(Collected data)
▬▬▬▬▬▬▬▬▬▬
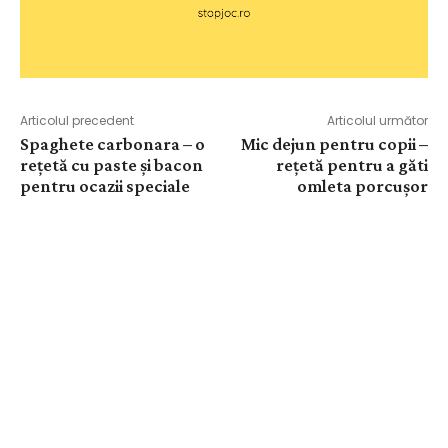
Articolul precedent
Articolul următor
Spaghete carbonara – o
Mic dejun pentru copii –
rețetă cu paste și bacon
rețetă pentru a găti
pentru ocazii speciale
omleta porcușor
▬▬▬▬▬▬▬▬▬▬
Activity: After reading through the records, count the lines that hold the string "pentru" and give only the count.

Task response: 3